When You Should and Shouldn’t Refinance Your Mortgage
Dewi, an online retail shop owner, had been steadily paying her Home Loan mortgage for the past four years at an average of 7%. With Indonesia’s robust economic growth, Dewi’s online business picked up and she suddenly found herself with more money in her savings account. What can she do to bring down her home loan debt? LiveOlive explores refinancing as a tool that Dewi can consider in managing her debt.
When You Should Refinance
1. Drop-Down Rates
Interest rates fluctuate all the time, but the mortgage you’re paying remains the same at a fixed rate. Negotiate with your bank when they offer a lower interest rate. Lowering your current interest rate can mean paying a lower payment, giving you more money at the end of each month, which you can then reinvest in other products.
2. Pay Faster Because You’re Richer
Dewi found herself with more money: business is booming, her investments came back with a good return, and she even cleaned up her credit card debts. She can request her bank to refinance her loan so she can bring down her debt and pay faster. Of course there would be “Closing Cost” and Penalties, but – depending on the calculation – this would free up her money, allow her to start another investment that will generate higher returns, and recoup the fees she’s paid earlier.
3. Need Cash
If you need to pay for your child’s tuition fee, renovate your home, or possibly buy that vacation home you’ve always wanted, you can use the equity in your home to refinance. A cash-out refinance is a good way to use the equity you’ve built up in your home.

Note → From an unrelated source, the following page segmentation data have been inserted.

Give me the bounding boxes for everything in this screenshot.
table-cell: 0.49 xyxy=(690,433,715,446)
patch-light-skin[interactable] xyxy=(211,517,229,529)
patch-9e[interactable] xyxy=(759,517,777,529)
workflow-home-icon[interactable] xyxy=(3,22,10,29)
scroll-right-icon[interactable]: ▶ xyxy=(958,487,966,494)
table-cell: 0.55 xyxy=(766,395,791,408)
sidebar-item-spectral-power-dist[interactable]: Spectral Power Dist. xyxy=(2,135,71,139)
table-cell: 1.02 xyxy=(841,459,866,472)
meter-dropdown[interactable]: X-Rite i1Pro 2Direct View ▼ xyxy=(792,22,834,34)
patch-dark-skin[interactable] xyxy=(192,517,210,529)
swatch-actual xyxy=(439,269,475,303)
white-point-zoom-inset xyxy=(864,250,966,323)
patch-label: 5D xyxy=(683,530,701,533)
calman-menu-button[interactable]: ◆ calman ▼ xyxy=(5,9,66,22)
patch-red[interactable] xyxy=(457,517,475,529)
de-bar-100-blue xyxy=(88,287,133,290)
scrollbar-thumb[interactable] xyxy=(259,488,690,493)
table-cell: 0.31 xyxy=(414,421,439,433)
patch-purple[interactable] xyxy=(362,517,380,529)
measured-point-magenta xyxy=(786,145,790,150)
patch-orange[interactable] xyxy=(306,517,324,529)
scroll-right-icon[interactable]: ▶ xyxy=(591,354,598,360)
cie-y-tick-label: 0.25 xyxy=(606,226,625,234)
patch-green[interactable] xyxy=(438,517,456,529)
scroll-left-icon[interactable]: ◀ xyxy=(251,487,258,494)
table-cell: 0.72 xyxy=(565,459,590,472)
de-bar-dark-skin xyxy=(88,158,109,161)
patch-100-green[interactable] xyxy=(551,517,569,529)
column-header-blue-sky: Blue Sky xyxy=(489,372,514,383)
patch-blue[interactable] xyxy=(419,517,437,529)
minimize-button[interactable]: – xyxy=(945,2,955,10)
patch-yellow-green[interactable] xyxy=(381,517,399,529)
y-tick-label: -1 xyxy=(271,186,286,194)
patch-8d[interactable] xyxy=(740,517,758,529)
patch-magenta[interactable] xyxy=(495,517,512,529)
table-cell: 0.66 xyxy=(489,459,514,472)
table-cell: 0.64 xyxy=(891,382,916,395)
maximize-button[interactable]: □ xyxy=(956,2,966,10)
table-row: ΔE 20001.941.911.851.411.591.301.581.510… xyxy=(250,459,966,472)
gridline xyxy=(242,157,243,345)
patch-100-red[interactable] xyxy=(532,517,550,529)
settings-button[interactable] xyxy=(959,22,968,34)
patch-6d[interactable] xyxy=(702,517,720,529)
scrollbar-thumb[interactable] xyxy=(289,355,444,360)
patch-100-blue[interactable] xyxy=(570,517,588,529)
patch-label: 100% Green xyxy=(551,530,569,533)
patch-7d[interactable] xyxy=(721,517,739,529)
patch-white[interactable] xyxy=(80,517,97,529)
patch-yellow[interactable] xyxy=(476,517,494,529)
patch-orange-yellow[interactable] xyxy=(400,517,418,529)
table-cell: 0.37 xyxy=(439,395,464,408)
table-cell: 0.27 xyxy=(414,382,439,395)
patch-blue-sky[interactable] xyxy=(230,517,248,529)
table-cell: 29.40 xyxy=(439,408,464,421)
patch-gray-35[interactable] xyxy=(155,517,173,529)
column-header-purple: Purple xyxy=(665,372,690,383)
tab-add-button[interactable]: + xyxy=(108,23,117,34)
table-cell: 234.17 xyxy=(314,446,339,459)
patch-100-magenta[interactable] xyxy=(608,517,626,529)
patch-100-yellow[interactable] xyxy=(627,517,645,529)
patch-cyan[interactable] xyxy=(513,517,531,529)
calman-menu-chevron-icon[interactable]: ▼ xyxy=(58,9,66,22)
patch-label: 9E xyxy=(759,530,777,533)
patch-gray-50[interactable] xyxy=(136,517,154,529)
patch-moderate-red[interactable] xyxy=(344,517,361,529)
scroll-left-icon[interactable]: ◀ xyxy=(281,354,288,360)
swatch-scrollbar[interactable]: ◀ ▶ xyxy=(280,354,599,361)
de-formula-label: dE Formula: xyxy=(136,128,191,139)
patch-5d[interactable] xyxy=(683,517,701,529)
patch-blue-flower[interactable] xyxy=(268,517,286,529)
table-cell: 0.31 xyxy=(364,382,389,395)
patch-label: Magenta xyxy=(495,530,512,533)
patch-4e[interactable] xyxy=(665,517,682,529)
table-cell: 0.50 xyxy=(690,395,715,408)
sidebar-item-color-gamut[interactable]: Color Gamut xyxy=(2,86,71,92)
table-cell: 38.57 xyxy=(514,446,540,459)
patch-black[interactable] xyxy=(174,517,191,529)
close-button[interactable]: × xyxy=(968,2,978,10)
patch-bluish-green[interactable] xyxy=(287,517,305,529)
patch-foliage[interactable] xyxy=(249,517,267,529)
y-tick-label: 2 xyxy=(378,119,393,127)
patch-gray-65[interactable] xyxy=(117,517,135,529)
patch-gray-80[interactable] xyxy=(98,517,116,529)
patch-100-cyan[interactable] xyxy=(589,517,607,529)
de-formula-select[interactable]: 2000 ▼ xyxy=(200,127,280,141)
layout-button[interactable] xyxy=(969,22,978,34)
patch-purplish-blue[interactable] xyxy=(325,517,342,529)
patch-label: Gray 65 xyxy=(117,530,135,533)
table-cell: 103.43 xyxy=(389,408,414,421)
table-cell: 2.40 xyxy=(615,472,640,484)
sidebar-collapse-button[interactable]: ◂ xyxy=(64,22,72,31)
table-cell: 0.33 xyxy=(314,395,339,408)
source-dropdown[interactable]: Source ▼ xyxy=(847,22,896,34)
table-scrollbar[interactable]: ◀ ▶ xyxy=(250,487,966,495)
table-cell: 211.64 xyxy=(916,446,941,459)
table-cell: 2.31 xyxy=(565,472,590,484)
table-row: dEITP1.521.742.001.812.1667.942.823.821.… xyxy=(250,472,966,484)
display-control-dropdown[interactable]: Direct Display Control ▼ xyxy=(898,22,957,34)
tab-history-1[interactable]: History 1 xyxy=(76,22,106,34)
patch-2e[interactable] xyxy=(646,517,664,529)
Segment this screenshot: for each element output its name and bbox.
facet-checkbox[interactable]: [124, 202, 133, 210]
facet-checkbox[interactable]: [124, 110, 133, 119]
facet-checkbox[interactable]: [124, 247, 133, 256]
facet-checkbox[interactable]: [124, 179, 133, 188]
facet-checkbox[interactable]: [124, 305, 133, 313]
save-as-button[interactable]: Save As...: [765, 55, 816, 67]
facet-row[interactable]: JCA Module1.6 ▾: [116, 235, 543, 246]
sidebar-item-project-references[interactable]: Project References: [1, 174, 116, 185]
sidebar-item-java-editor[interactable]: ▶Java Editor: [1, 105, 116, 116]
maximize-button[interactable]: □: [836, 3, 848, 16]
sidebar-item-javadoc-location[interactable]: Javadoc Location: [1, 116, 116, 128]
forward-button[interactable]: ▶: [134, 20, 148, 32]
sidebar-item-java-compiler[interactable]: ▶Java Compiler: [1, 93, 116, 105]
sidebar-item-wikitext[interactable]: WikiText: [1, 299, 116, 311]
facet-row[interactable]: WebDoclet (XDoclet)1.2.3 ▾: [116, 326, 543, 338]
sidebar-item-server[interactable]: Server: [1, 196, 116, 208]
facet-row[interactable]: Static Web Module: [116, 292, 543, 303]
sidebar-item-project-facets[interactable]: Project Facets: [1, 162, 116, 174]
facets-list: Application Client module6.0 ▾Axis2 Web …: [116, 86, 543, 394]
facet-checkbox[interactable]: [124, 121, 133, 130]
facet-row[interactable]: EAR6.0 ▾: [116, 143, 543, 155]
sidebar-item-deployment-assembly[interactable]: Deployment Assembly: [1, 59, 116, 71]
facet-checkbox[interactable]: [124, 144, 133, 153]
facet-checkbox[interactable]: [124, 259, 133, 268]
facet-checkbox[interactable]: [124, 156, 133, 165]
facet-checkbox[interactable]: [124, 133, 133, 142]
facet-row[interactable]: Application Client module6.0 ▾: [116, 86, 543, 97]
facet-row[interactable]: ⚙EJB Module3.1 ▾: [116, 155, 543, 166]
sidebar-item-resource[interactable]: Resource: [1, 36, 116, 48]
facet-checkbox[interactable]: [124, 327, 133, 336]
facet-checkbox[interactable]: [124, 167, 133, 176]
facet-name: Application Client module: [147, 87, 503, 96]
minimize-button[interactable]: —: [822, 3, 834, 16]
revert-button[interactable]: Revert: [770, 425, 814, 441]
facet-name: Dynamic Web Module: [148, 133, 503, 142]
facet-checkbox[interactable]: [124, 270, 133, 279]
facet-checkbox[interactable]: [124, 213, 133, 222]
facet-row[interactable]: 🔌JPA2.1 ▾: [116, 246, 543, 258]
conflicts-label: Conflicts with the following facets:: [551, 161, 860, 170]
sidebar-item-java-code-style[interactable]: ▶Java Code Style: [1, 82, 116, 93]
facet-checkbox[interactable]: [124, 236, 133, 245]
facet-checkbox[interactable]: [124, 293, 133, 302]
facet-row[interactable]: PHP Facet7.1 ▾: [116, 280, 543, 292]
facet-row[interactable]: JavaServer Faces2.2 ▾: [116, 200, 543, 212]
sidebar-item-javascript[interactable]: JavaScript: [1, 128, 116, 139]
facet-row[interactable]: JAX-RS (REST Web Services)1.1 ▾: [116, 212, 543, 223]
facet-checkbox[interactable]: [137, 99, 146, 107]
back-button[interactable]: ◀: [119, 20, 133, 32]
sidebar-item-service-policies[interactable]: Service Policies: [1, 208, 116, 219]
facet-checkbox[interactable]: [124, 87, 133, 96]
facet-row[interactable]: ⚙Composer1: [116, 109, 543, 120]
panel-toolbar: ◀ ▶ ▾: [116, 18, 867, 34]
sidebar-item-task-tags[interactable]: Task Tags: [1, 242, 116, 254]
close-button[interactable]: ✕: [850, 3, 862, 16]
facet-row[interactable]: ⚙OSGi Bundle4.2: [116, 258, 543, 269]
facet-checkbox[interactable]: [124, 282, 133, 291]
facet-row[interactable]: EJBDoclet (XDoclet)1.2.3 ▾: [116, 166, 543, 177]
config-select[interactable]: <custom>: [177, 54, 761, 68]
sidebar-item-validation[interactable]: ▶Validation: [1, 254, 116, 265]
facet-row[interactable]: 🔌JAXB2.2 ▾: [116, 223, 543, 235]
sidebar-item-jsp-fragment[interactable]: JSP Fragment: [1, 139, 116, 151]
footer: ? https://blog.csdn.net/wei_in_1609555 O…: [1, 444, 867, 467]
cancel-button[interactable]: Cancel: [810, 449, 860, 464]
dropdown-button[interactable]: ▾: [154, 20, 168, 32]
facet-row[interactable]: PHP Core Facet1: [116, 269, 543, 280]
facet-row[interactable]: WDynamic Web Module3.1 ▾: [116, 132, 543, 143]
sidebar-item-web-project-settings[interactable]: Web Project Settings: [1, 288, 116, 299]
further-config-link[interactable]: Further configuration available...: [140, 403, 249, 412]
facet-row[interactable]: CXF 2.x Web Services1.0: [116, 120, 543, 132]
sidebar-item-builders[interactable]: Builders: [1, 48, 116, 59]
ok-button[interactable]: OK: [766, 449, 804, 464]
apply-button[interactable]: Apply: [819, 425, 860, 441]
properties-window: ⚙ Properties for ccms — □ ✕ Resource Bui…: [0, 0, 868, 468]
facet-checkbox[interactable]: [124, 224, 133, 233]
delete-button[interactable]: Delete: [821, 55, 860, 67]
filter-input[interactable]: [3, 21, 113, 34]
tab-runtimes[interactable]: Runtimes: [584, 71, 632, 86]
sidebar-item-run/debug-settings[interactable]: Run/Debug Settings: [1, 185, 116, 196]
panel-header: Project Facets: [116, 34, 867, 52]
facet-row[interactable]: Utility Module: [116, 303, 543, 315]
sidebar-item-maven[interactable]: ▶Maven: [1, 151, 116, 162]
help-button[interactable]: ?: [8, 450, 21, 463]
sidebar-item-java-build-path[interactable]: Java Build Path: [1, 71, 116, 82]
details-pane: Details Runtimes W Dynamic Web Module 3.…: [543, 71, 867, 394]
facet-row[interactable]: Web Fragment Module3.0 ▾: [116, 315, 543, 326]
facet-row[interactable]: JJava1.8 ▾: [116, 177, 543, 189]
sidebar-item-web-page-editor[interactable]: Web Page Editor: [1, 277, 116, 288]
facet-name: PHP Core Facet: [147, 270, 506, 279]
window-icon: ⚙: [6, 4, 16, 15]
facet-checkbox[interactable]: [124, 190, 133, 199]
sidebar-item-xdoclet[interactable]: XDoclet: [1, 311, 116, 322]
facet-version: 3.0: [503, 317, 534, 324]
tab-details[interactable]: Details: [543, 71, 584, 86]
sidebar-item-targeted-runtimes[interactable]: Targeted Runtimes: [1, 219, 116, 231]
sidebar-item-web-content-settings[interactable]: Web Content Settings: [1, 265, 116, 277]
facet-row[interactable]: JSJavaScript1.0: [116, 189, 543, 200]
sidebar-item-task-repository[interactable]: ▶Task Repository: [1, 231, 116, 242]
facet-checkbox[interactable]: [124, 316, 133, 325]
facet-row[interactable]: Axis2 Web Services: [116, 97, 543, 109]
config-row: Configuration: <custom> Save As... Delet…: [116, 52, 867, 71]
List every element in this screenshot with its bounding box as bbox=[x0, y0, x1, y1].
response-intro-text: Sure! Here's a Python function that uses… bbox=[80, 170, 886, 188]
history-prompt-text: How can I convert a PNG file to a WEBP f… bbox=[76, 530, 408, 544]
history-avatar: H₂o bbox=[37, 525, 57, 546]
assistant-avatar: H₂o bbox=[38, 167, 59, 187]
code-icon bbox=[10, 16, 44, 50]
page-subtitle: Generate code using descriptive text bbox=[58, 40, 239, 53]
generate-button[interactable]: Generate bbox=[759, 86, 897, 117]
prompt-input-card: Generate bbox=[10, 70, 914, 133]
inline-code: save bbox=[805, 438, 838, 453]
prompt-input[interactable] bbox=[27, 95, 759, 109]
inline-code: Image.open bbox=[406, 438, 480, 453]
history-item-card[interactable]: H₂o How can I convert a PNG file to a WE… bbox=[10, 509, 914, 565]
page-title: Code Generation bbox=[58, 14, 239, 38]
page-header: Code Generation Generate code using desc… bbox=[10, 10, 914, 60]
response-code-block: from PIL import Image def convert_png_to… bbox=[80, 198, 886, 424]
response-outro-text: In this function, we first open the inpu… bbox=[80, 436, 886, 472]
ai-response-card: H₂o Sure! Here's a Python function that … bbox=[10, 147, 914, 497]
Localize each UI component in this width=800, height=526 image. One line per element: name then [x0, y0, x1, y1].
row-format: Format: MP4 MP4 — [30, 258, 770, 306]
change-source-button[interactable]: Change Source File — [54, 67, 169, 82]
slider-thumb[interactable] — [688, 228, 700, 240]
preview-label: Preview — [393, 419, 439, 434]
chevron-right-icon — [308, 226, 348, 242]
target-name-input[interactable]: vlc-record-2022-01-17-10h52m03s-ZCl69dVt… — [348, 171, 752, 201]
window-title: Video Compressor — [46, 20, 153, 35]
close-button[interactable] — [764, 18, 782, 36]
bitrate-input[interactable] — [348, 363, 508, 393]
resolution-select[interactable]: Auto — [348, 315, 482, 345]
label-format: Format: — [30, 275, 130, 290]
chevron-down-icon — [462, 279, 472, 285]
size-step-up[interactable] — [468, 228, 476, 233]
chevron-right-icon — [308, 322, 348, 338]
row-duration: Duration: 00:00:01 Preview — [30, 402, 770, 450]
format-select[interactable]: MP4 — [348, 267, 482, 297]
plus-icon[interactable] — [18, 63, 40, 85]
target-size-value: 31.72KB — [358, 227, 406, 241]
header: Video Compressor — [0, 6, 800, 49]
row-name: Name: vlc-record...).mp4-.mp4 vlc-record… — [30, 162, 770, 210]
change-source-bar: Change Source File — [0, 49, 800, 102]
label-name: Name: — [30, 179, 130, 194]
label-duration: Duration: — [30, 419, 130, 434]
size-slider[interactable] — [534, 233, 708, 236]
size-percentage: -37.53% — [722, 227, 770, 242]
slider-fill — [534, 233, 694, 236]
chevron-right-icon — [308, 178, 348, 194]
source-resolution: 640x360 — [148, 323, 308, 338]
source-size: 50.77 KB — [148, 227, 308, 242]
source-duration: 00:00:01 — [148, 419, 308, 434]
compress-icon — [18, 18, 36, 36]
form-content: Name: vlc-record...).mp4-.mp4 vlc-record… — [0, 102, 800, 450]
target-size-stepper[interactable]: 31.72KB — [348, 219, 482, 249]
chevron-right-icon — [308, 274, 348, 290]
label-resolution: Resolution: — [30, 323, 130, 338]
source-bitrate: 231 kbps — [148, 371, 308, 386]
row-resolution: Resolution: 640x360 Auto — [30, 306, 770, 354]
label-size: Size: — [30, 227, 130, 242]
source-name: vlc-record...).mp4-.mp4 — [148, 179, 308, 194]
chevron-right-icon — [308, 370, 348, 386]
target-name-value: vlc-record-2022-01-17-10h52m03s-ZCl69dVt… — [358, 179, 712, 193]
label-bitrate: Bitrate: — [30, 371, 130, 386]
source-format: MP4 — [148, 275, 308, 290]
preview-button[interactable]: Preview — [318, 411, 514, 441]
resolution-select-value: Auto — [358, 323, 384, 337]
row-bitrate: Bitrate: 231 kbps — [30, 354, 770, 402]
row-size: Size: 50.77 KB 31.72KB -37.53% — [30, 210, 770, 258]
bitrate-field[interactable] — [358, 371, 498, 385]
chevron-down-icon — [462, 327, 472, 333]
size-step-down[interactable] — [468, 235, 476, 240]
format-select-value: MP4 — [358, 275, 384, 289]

A key factor in determining when you should refinance is how long you plan to stay in the house. If you intend on staying in your home for more than six years, and you can get a better interest rate, it generally makes sense to refinance since you’ll likely recoup the closing costs over your time there.
When You Shouldn’t Refinance
1. You’re Thinking of Moving Anyway
If you’re looking to move in a couple of years, refinancing might not be a good idea because you wouldn’t get a chance to break-even with the closing costs.
2. Don’t Waste Your Money
You’ve been paying for almost 8 years on a 10-year loan then it may not be worth to refinance. Within a certain amount of time you begin paying down the principal and paying less interest. At this point, refinancing will likely cost you more instead of just keeping your current loan.
Watch Out for Fees!
Bear in mind that in refinancing, banks have varying fees. It’s best to negotiate with a bank officer first, to see whether these following fees can be waived:
After talking with her bank, Dewi was told that she can join a new refinance program with a lower rate and no penalty for faster payment. She decided to refinance her 15-year mortgage and is now more focused to develop and expand her business in Jakarta.